The stingless honey bees, even called stingless bees or simply meliponines sometimes, belong to a large group of bees (about 500 species) of the tribe Meliponini or subtribe Meliponina. These bees are classified in the family Apidae and are closely associated with orchid bees, common honey bees, bumblebees, and carpenter bees.
The meliponines possess stingers but they are of minimal intensity and can’t be used for defensive purposes; however, they do show other defensive behaviors and mechanisms.
Meliponines aren’t the only type of stingless bees, the male and female bees of many other bee families including Andrenidae are also unable to sting.
The stingless bees Melipona Beecheii and M. Yucatanica are the only native bees to have been cultured in Central America. Maya civilization cultured the Maya civilization extensively for honey and they are considered sacred. The modern Maya people still cultivate them even though these bees are endangered because of huge deforestation, agricultural practices involving insecticide overuse, and changing beekeeping practices.
The native meliponines (especially M. Beecheii) are preserved by lowland Maya for thousands of years. In the Yucatec Maya language, the name for this bee is xunan kab (meaning "royal, noble lady bee"). As is known from the Madrid Codex, the bees served as the subject of religious ceremonies and were a symbol of the bee-god ‘Ah-Muzen-Cab’.
A site, located on the Caribbean coast 130 km south of Cancun in a pre-Columbian Mayan city of Tulum, has the bee god depicted all over the site. The upside-down small figures are featured across several doorways and entrances. It is speculated that on the left of the central plaza, the "Templo del Dios Descendente" or the Temple of the Descending God, stands just left of the central plaza is situated.
Most of the native eusocial bees of Central and South America are stingless, of which just a few species produce honey on such a scale that could be farmed by humans. They are diversified in Africa, including Madagascar, and are also farmed over there.
‘Meliponiculture’ is referred to as the practice of stingless beekeeping in farms or gardens. Different bee species produce different amounts of honey around the year depending upon the colony size and the nectar availability in the locality. The low honey production reflects the effective cost of stingless bee honey, making it an economically feasible farming practice. You should know how organic honey can be differentiated from fake honey products.
Some stingless bee species are more suitable to be farmed at home as pets. The Mandacaia bees are easily domesticated and do not attack humans even when their hives are opened for extracting honey or colony division.
They create small, manageable colonies of around 400-600 individuals, and a single beehive is able to produce up to 4 liters (1 US gallon) of honey per year. They are quite choosy about the flowers they’ll visit, opting for flora that occurs in their natural environment. So they are hard to keep outside their region of origin, along the east coast of Brazil.

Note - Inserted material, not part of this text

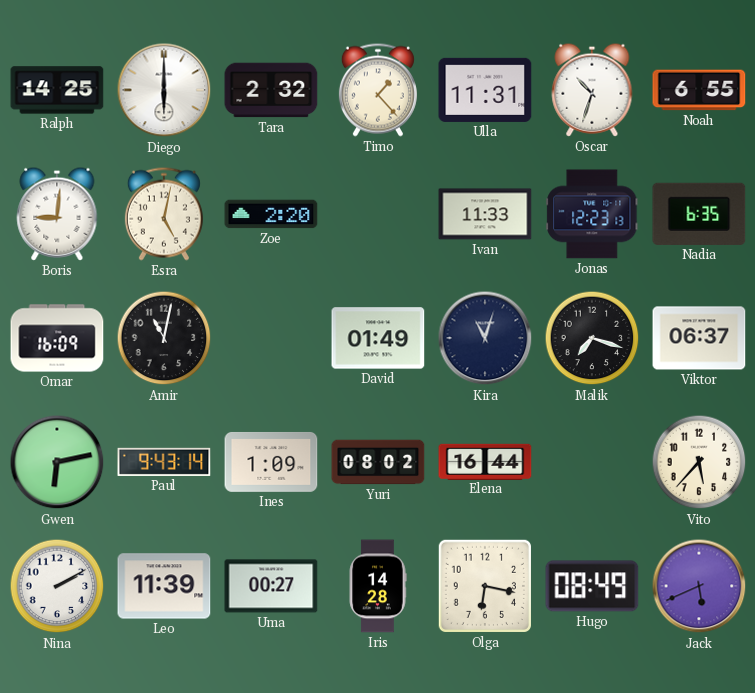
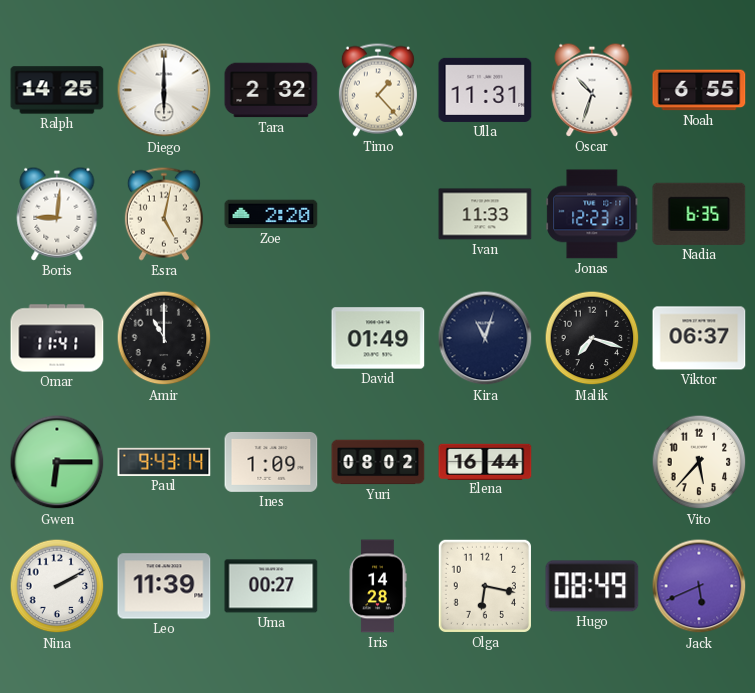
Omar: 16:09 -> 11:41
Amir: 11:02 -> 11:00
Gwen: 6:13 -> 6:15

Dwelling in the hollow trees and rocks, the stingless honey bees use resin to build tube-like entrances to their nests. Since their colonies depend solely on flower nectar and pollen for food, they are crucial insect pollinators of several forest plants.
By making use of a plant resin called propolis to trap the ants and other pests, they also bite their enemies just like humans make use of propolis on the human skin and bite on the eyelids. They have the ability to bite and could turn really aggressive while defending their hives from enemies.
According to the Malaysian Agricultural Research & Development Institute, the stingless bee honey is known to be twice as nutritious as the ordinary honey. The stingless bee honey has several nutrients as meliponini is smaller than the normal bee and can suck nectar from flowers to the deepest position. The collected honey, as a result, comprises of many minerals and vitamins.
Among these nutrients is propolis which is produced from the saliva of bee mixed with its food like bark, pollen, flowers and tree shoots. It is considered beneficial for health as it contains all 16 amino acids, glucose, vitamins A, B, C, D and E, bioflavonoids and minerals. The bioflavonoid helps in repairing and improving the systems of the human body and livestock.
The stingless bee honey also has myriad medicinal uses and is called mother medicine. A lot of studies suggest that it has antibiotic and antibacterial properties and that’s why many native people around the world use it for treating various infections and wound, including that of the eyes.
For people who eat stingless bee honey on a regular basis, the health benefits include anti-aging, sore throat, strengthened libido, improved immune system, fighting bacteria and treating bronchial catarrh, and cough and cold.
Another study discovered that this honey is a bit more effective than a store-bought antibiotic for treating eye infections in guinea pigs. And some other studies suggest that it might even prevent from the risk of cancer.